◆ **SUPPLIED MATERIAL**
+++
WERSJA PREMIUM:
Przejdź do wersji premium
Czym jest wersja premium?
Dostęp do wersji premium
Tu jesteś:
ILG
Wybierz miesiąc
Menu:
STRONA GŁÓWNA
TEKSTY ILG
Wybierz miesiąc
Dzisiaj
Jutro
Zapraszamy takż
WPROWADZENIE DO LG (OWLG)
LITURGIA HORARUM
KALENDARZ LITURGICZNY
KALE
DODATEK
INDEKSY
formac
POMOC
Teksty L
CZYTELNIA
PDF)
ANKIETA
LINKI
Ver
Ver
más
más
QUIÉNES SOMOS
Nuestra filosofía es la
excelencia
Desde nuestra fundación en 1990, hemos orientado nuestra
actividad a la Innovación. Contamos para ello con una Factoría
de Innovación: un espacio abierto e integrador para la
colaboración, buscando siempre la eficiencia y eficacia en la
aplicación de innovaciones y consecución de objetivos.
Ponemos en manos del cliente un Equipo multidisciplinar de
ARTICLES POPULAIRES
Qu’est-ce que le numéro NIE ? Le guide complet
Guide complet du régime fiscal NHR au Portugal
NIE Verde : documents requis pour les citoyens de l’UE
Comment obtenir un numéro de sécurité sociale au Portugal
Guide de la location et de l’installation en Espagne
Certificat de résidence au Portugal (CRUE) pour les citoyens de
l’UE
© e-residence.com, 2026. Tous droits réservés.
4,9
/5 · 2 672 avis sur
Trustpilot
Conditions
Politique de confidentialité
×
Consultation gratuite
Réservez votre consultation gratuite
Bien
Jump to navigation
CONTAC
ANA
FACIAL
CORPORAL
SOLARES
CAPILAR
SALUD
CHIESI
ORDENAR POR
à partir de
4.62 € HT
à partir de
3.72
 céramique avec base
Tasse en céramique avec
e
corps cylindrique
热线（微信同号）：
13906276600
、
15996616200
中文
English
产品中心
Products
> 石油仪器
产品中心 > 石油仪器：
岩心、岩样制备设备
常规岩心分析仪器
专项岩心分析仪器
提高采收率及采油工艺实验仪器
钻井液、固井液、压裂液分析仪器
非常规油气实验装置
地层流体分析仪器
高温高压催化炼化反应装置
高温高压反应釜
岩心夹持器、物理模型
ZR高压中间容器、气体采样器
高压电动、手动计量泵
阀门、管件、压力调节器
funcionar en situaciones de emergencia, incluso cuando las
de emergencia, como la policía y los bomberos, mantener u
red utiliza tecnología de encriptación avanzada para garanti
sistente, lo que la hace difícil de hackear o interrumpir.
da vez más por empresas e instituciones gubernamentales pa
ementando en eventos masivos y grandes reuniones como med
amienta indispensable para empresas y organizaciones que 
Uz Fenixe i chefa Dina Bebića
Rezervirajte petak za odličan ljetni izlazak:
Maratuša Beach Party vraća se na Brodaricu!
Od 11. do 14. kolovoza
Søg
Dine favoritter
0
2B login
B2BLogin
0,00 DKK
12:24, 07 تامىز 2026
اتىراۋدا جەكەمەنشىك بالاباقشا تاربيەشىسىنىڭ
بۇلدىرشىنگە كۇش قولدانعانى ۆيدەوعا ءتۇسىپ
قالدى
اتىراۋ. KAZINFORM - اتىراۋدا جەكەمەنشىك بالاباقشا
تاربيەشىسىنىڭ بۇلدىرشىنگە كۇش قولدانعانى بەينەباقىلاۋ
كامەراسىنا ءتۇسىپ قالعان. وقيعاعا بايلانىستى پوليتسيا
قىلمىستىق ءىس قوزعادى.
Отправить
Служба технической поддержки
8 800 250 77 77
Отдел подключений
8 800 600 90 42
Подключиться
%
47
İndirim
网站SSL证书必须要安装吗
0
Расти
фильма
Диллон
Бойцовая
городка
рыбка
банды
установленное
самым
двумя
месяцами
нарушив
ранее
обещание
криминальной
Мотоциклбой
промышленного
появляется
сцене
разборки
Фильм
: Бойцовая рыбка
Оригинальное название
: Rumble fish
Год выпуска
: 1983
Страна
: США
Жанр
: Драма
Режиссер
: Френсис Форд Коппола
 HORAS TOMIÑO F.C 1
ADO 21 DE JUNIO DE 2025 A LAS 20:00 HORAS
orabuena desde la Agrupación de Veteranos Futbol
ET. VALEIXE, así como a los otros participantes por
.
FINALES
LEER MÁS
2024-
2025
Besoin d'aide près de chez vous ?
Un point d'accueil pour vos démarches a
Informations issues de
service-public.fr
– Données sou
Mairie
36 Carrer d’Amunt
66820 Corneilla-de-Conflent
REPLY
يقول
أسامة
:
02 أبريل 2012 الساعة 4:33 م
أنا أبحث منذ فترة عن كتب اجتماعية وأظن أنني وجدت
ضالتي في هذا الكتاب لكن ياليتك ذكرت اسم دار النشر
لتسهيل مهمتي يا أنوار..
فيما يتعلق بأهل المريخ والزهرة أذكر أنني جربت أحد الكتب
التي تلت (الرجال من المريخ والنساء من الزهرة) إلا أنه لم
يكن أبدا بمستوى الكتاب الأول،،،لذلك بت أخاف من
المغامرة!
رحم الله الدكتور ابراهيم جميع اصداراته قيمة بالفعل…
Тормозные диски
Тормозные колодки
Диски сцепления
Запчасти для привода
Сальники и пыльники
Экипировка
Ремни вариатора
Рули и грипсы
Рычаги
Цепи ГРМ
+++
◆ **HOW TO COMPLETE THIS TASK**
Transcribe the records above exactly, beginning at the line that contains "установленное" and ending with the line that contains "orabuena desde la", both included, and nothing else.

◆ **OUTPUT OF THE EXERCISE**
установленное
самым
двумя
месяцами
нарушив
ранее
обещание
криминальной
Мотоциклбой
промышленного
появляется
сцене
разборки
Фильм
: Бойцовая рыбка
Оригинальное название
: Rumble fish
Год выпуска
: 1983
Страна
: США
Жанр
: Драма
Режиссер
: Френсис Форд Коппола
 HORAS TOMIÑO F.C 1
ADO 21 DE JUNIO DE 2025 A LAS 20:00 HORAS
orabuena desde la Agrupación de Veteranos Futbol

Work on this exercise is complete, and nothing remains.